### Your objective
I'd like the records transcribed exactly, leaving the images out.

### Stored data
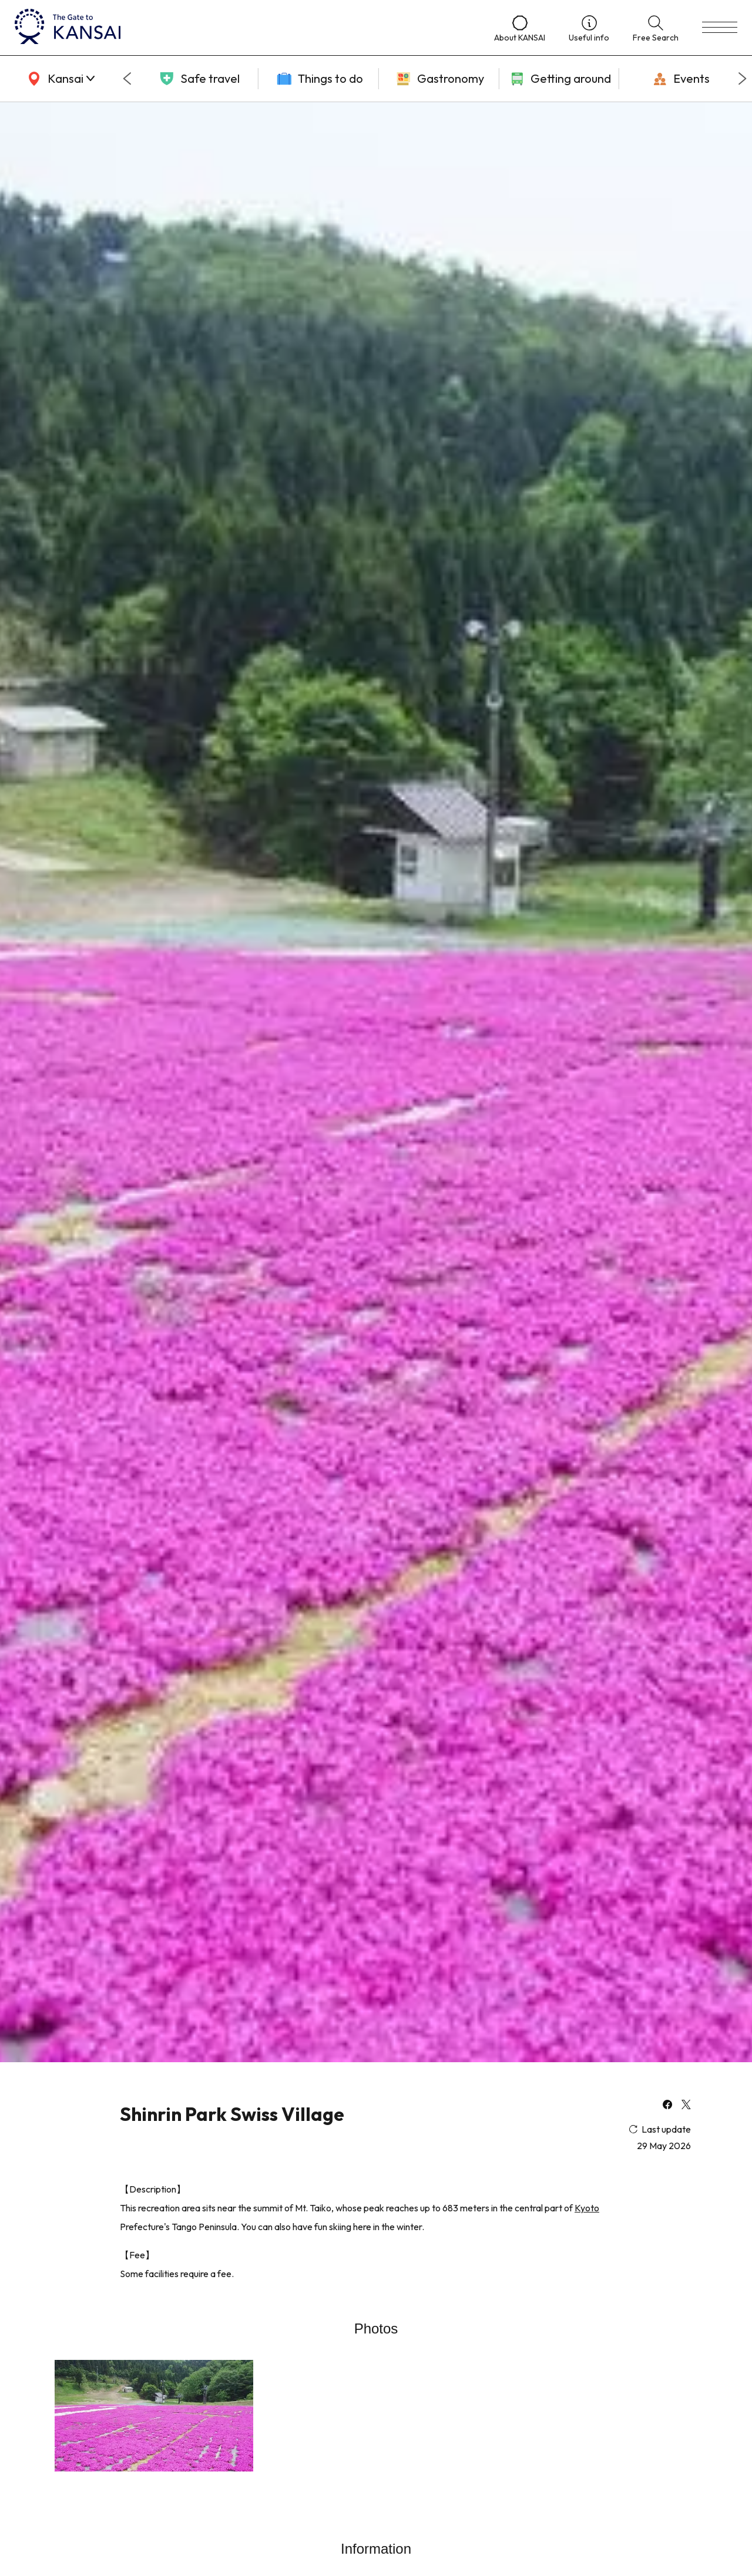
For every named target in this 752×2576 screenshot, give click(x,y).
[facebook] (667, 2106)
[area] (59, 78)
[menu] (719, 27)
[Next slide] (742, 78)
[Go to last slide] (127, 78)
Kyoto (587, 2208)
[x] (686, 2106)
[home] (243, 27)
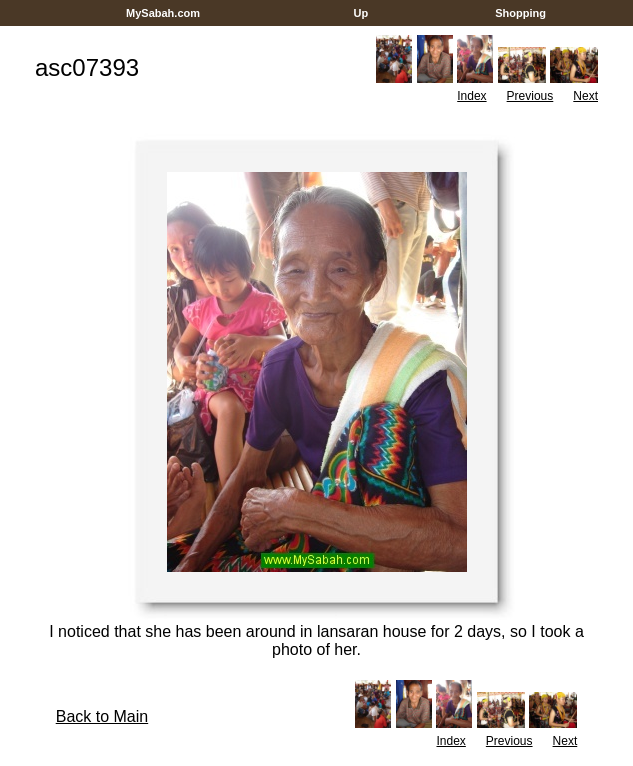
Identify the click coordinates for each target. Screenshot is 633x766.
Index (471, 96)
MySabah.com (163, 13)
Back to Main (102, 716)
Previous (530, 96)
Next (585, 96)
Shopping (520, 13)
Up (360, 13)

### Response to this exercise
For every named target in this 752×2576 screenshot, give click(x,y).
[facebook] (667, 2106)
[area] (59, 78)
[menu] (719, 27)
[Next slide] (742, 78)
[Go to last slide] (127, 78)
Kyoto (587, 2208)
[x] (686, 2106)
[home] (243, 27)
Identify the click coordinates for each target. Screenshot is 633x766.
Index (471, 96)
MySabah.com (163, 13)
Back to Main (102, 716)
Previous (530, 96)
Next (585, 96)
Shopping (520, 13)
Up (360, 13)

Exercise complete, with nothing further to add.